WHAT IS EXPECTED
In the records that follow, the lines from the one containing "means this money had a $1.34 billion total ec" to the one containing "Arizona’s public lands.", inclusive, are to be given again exactly.

--

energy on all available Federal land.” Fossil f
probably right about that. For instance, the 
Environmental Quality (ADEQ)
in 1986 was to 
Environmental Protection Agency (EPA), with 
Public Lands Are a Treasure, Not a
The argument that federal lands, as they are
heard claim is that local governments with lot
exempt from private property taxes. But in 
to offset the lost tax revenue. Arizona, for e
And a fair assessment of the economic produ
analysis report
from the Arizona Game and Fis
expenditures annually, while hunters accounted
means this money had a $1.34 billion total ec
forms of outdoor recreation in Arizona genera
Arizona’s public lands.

--

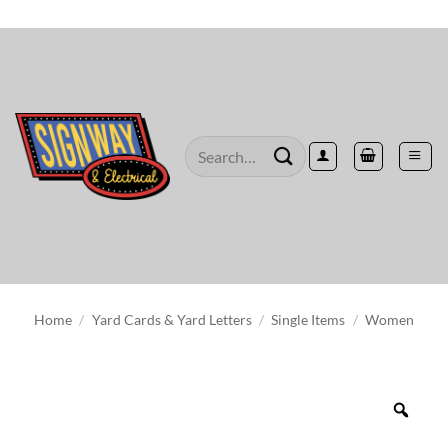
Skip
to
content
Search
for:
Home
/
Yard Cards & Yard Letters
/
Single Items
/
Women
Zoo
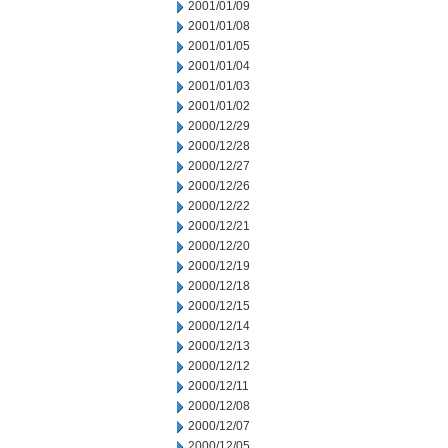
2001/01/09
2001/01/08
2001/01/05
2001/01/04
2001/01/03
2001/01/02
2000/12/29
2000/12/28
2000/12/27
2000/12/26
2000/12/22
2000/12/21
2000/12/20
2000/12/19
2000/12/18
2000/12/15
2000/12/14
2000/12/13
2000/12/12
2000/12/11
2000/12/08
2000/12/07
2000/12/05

--

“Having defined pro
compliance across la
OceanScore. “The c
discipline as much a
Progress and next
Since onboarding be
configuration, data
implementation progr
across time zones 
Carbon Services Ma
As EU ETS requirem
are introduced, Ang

--

YOUR SOLUTION
means this money had a $1.34 billion total ec
forms of outdoor recreation in Arizona genera
Arizona’s public lands.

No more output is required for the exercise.